Горр молчит, сидит себе преспокойно, как будто не замечает реакции класса. Затем всеобщая оторопь сменяется гулом. Слышу за спиной Ямпольского: «Фигасе!» и тут же Патрушеву: «Я не поняла, это что…». К счастью, звенит звонок, влетает историк и окриком велит всем сесть и замолкнуть.
А я ловлю себя на том, что с трудом понимаю историка. Точнее, постоянно отвлекаюсь от урока на свои мысли: почему Горр сел ко мне? А на следующем уроке опять сядет? Что это значит? Как от него приятно пахнет…
Один раз историк даже одергивает меня:
– Лена, хватит витать в облаках.
А я и так-то сидела в смятении, а тут вообще заливаюсь краской. Еще и Горр скосил на меня взгляд, будто все мысли мои знает, и усмехнулся.

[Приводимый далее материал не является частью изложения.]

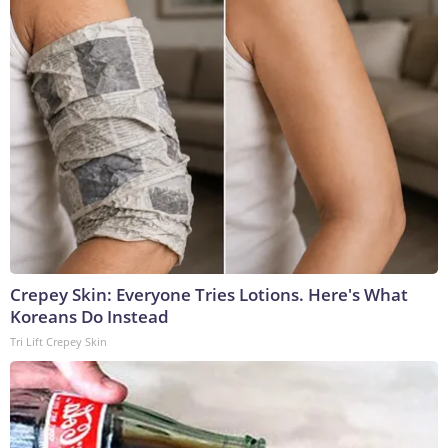
Crepey Skin: Everyone Tries Lotions. Here's What
Koreans Do Instead
Tri Lift Crepey Skin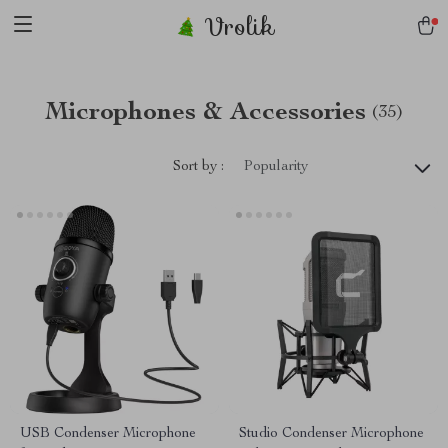
Vrolik
Microphones & Accessories
(35)
Sort by :
Popularity
USB Condenser Microphone
Studio Condenser Microphone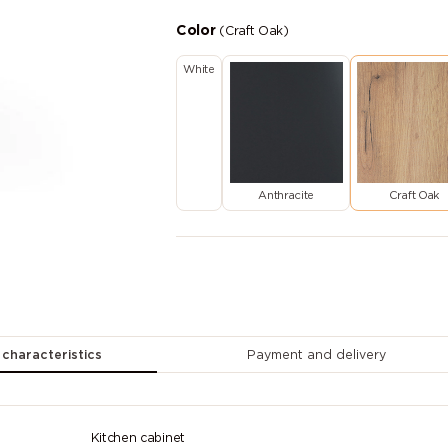
Color
(Craft Oak)
White
Anthracite
Craft Oak
 characteristics
Payment and delivery
Kitchen cabinet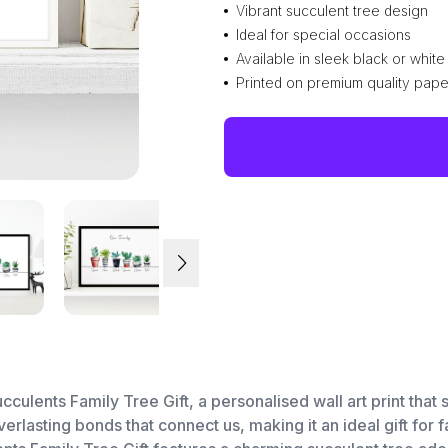
Vibrant succulent tree design
Ideal for special occasions
Available in sleek black or whit
Printed on premium quality pape
cculents Family Tree Gift, a personalised wall art print tha
verlasting bonds that connect us, making it an ideal gift for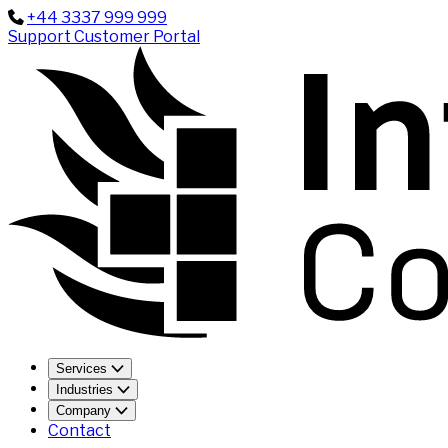
+44 3337 999 999
Support
Customer Portal
Services
Industries
Company
Contact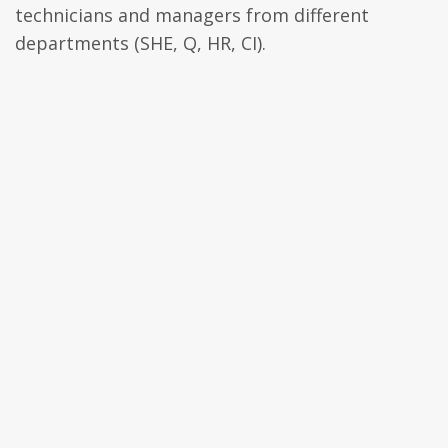
technicians and managers from different
departments (SHE, Q, HR, CI).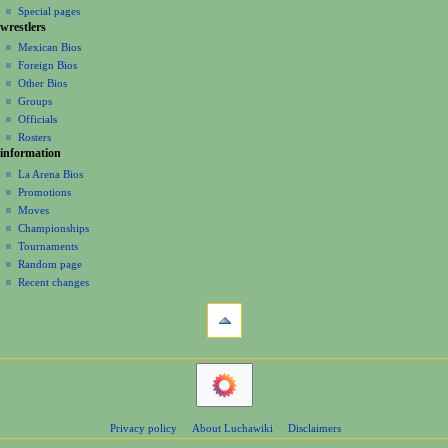
i
in
view
Special pages
r
t
g
wrestlers
source
y
s
a
history
Mexican Bios
2
u
Foreign Bios
t
0
m
Other Bios
i
1
m
Groups
7
o
a
Officials
r
n
Rosters
y
information
m
La Arena Bios
e
Promotions
n
Moves
u
Championships
Tournaments
Random page
Recent changes
tools
What
links
here
navigation
Related
Main
changes
Page
Atom
Contents
Page
Privacy policy
About Luchawiki
Disclaimers
Help
information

Мне ужасно хочется спросить его, почему он сел ко мне, но я стесняюсь. Это за меня делает Михайловская на следующей же перемене.

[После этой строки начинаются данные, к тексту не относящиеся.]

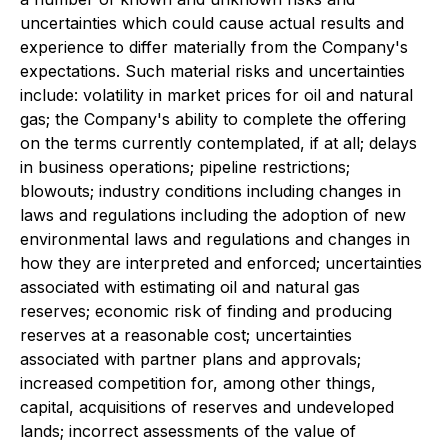
uncertainties which could cause actual results and
experience to differ materially from the Company's
expectations. Such material risks and uncertainties
include: volatility in market prices for oil and natural
gas; the Company's ability to complete the offering
on the terms currently contemplated, if at all; delays
in business operations; pipeline restrictions;
blowouts; industry conditions including changes in
laws and regulations including the adoption of new
environmental laws and regulations and changes in
how they are interpreted and enforced; uncertainties
associated with estimating oil and natural gas
reserves; economic risk of finding and producing
reserves at a reasonable cost; uncertainties
associated with partner plans and approvals;
increased competition for, among other things,
capital, acquisitions of reserves and undeveloped
lands; incorrect assessments of the value of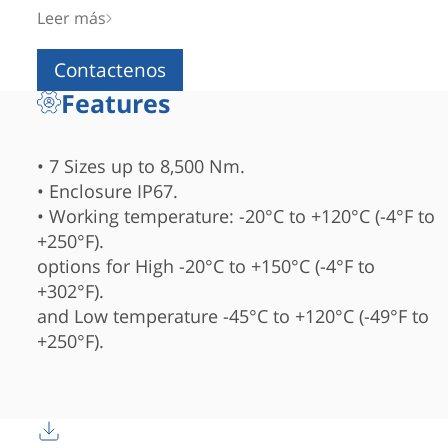
IP67 enclosure
Leer más
and available in 7 sizes up to 8,500 Nm.
Contactenos
Features
• 7 Sizes up to 8,500 Nm.
• Enclosure IP67.
• Working temperature: -20°C to +120°C (-4°F to
+250°F).
options for High -20°C to +150°C (-4°F to
+302°F).
and Low temperature -45°C to +120°C (-49°F to
+250°F).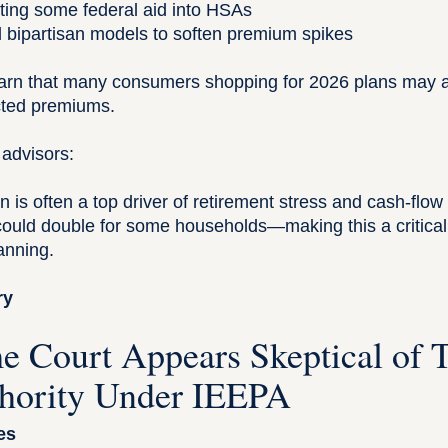
cting some federal aid into HSAs
d bipartisan models to soften premium spikes
rn that many consumers shopping for 2026 plans may a
cted premiums.
 advisors:
n is often a top driver of retirement stress and cash-flow 
ould double for some households—making this a critical
anning.
ry
e Court Appears Skeptical of 
thority Under IEEPA
es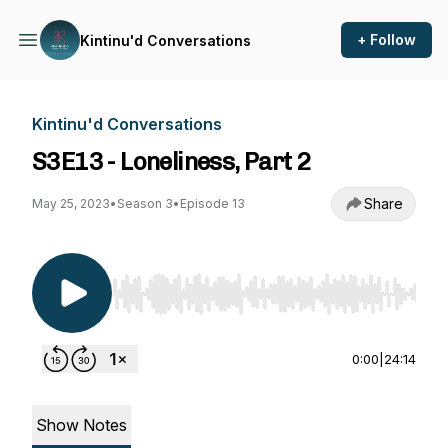
+ Follow
Kintinu'd Conversations
Kintinu'd Conversations
S3E13 - Loneliness, Part 2
Share
May 25, 2023
•
Season 3
•
Episode 13
Use Left/Right to seek, Home/End to jump to st
0:00
|
24:14
Show Notes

– Герман, ты решил переехать?
– Да, с чего это вдруг? – поддакивает Ямпольский.
Но Горр, как всегда, в своем репертуаре – вопросы, на которые ему отвечать неохота, он просто игнорирует.
Зато обращается ко мне, причем развернувшись так, что упирается коленями в мою ногу. А ко всем остальным он просто садится спиной.

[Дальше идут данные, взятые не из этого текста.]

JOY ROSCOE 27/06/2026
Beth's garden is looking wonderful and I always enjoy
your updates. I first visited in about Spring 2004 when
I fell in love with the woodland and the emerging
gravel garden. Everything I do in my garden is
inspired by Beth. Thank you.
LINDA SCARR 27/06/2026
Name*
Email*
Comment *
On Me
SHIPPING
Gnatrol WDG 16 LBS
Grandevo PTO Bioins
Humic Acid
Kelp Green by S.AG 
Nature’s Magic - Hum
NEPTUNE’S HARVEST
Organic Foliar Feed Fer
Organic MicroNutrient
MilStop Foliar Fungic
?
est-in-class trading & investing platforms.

– Что вчера делала? – спрашивает с полуулыбкой.
– Ничего такого, – лепечу в ответ и опять отчаянно краснею, потому что чувствую, что за нами следит весь класс.
– А в школу почему не ходила?
– Ну я же говорила тебе. Мы с бабушкой по делам ездили.
Не рассказывать же ему про больницу.
– И как? Сделали свои дела?
Я киваю. Сердце внутри трепещет. Мне ужасно неловко, и я даже не знаю, отчего больше: от пристального, тяжелого внимания наших, или от самого Горра, оттого что он так близко, что говорит со мной таким мягким голосом, что смотрит неотрывно. Да еще как смотрит! Будто своим взглядом блуждает по коже, касается, гладит, оставляя ожоги…
После уроков мы опять идем вместе. И я уже не спрашиваю, что ему от меня нужно. А если совсем честно, то даже рада, что Горр меня провожает. Но только потому, что при нём наши меня не трогают.
– А я вчера с матерью встречался, – вдруг говорит он ни с того ни с сего.
Я останавливаюсь от неожиданности, даже забываю про свое смущение.
– Да ты что! – восклицаю невольно. – И как? Поговорили?
– Ну, конечно. Не молча же сидели, – с усмешкой отвечает он. – Поговорили.
– Ты рад?
– А чему тут радоваться? – приподнимает он бровь.
– Ну как? Мама же… вы пообщались… – бормочу я растерянно.
– Да уж, мама… – вздыхает он. – Нет, ну наверное, ты права, хорошо, что поговорили. Но она, конечно…
Он замолкает, не договаривая. А я не могу догадаться, что он имеет в виду, а расспросить стыжусь. И так он позавчера назвал меня любопытной.
– Она больна. Онкология. Говорит, что умирает, – вдруг произносит он.
– Боже… – вырывается у меня. – Герман, мне так жаль… И что, нельзя ничего сделать?
– Вроде как можно прооперироваться. Там цена вопроса – всего двести штук.
– А, так ей нужны деньги на операцию?
– Ну, естественно. Для этого она и приходила.
– Почему ты так думаешь? – меня царапает его цинизм. Тем более по отношению к умирающей маме.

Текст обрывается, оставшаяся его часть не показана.